■ What is required
Quote, without any change, the line that contains "نگیندار کد CB610" and all lines that follow it to the end of the data below.

- - -

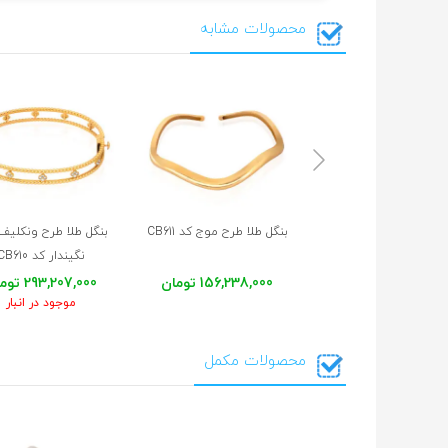
محصولات مشابه
بنگل
طلا
طرح
موج
کد
CB611
بنگل طلا طرح ونکلیف
نگیندار کد CB610
156,238,000 تومان
293,207,000 تومان
موجود در انبار
محصولات مکمل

- - -

■ Exercise output
نگیندار کد CB610
156,238,000 تومان
293,207,000 تومان
موجود در انبار
محصولات مکمل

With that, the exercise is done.